Search the material for the word "plantilla" and copy every line in which it occurs.

_ _ _ _ _ _ _

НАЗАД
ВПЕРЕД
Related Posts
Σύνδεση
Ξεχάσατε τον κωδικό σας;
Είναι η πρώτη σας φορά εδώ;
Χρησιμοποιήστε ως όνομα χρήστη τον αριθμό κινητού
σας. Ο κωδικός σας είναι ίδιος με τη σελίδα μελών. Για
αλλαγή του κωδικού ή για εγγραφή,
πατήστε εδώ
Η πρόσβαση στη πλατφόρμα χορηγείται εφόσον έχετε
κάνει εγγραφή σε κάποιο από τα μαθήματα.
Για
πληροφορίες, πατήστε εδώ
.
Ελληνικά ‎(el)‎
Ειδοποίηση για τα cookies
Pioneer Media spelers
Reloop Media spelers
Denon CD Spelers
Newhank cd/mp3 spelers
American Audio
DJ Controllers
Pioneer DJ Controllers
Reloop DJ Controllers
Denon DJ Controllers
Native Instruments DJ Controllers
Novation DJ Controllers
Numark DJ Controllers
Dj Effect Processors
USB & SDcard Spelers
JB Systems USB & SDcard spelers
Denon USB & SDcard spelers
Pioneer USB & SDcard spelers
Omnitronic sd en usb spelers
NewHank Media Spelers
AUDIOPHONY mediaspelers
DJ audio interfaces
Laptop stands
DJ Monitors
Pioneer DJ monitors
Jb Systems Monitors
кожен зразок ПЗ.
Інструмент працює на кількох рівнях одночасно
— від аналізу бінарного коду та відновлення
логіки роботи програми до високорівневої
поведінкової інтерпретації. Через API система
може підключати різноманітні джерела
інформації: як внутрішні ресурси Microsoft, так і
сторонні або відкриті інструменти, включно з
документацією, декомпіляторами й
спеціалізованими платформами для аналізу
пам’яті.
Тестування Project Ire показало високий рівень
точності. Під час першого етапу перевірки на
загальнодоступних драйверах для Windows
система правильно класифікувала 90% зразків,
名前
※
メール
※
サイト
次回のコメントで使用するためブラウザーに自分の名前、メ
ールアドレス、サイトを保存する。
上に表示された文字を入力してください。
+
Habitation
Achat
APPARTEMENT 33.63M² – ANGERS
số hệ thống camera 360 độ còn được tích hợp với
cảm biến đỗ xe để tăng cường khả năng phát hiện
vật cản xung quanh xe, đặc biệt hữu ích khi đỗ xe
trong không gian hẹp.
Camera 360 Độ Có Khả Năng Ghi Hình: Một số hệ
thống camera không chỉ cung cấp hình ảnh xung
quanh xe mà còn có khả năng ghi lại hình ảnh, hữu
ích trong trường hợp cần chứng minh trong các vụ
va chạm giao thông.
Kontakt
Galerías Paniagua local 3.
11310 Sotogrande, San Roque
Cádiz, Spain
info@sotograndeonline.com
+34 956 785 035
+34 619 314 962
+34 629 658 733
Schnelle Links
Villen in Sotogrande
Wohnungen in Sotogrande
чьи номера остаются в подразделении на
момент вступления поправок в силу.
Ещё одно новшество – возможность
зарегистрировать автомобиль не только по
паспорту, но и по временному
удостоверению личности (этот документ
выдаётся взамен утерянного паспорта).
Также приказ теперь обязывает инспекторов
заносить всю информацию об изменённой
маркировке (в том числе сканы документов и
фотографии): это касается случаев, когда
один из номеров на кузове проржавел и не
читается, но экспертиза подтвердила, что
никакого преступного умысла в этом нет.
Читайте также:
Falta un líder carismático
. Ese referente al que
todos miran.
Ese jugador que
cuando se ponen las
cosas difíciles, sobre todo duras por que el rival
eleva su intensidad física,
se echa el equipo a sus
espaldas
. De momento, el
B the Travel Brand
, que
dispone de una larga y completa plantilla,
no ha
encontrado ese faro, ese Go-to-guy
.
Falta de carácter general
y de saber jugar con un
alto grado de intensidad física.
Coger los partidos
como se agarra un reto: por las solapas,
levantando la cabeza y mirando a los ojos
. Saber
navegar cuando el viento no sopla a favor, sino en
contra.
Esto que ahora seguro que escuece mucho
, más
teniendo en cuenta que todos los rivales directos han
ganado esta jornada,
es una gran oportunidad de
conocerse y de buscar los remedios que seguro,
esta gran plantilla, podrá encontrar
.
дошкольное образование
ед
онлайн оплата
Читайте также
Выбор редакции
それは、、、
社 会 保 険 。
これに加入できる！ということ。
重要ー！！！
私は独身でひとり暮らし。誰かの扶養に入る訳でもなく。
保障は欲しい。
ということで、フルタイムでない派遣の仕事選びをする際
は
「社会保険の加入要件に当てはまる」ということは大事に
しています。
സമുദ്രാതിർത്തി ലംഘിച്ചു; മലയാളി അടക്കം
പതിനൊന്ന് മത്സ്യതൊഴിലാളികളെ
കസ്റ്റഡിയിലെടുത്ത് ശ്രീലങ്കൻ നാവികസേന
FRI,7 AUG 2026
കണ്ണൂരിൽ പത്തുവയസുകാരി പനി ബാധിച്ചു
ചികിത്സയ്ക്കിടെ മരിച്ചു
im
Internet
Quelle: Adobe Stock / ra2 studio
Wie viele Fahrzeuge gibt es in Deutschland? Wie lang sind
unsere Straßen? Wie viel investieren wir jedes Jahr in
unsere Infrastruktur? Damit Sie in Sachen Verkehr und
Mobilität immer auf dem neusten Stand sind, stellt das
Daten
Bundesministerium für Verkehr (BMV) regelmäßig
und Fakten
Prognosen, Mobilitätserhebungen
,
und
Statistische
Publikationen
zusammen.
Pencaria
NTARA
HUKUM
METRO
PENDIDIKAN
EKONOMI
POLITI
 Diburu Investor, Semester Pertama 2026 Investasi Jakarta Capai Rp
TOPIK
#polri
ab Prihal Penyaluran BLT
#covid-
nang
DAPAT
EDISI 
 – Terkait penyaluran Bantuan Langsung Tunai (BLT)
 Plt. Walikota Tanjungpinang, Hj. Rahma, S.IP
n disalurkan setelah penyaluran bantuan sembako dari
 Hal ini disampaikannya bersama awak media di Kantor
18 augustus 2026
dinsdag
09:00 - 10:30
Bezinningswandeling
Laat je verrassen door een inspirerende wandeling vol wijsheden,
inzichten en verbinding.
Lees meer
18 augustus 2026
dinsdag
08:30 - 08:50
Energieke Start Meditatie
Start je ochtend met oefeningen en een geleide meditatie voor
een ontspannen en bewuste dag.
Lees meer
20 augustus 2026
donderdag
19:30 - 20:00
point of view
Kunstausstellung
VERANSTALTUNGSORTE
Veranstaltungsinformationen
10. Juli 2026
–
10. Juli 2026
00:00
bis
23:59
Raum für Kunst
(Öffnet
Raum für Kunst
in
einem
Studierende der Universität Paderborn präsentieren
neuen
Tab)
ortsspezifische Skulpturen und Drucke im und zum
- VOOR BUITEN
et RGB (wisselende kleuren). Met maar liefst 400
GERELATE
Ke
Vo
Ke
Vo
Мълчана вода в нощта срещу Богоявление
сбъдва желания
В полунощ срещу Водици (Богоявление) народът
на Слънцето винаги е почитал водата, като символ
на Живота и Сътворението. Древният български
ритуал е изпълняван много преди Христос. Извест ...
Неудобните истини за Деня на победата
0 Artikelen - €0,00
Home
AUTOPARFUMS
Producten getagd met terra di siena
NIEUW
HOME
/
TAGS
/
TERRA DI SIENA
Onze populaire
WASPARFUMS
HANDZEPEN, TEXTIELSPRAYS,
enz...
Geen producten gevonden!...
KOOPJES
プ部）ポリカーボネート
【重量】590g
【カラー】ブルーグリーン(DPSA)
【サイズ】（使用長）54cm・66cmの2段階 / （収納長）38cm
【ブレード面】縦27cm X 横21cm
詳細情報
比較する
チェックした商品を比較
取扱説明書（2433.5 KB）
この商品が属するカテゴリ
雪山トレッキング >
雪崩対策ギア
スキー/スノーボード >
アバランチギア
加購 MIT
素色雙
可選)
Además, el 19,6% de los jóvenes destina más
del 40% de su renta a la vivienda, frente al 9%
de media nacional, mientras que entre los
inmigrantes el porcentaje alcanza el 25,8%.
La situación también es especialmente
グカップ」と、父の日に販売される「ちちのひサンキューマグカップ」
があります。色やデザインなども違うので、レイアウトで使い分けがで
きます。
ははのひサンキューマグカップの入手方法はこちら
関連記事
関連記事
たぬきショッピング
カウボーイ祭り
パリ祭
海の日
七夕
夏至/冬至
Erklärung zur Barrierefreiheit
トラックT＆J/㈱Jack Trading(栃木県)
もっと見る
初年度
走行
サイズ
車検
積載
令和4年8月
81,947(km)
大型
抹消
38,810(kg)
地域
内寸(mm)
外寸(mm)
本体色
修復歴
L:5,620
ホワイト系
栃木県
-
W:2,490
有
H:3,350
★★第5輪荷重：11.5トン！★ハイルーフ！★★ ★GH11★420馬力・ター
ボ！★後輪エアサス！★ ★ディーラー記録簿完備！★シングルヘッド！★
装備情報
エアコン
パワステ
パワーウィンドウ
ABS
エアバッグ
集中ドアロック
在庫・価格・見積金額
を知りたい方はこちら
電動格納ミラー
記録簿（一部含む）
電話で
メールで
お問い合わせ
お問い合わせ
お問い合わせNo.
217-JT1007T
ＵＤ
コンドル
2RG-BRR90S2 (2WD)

_ _ _ _ _ _ _

## SOLUTION TO THE PROBLEM
dispone de una larga y completa plantilla,
esta gran plantilla, podrá encontrar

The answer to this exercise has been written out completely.